> **Prompt**
Search the records below for the line containing "Abon Tuna Ori (terlaris)". Output that line and all later lines exactly; output nothing else.

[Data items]
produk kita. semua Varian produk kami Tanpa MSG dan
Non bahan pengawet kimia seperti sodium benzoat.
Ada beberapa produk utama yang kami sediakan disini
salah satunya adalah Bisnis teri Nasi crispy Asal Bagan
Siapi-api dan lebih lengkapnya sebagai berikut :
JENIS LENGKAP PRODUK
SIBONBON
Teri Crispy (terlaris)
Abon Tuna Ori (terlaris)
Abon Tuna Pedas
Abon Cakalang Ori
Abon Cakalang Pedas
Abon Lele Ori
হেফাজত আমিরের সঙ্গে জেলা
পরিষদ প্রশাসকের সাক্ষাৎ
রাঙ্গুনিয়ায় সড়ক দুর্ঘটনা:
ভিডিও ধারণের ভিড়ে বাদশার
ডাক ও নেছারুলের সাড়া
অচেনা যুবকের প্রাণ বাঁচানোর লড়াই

> **Result of this task**
Abon Tuna Ori (terlaris)
Abon Tuna Pedas
Abon Cakalang Ori
Abon Cakalang Pedas
Abon Lele Ori
হেফাজত আমিরের সঙ্গে জেলা
পরিষদ প্রশাসকের সাক্ষাৎ
রাঙ্গুনিয়ায় সড়ক দুর্ঘটনা:
ভিডিও ধারণের ভিড়ে বাদশার
ডাক ও নেছারুলের সাড়া
অচেনা যুবকের প্রাণ বাঁচানোর লড়াই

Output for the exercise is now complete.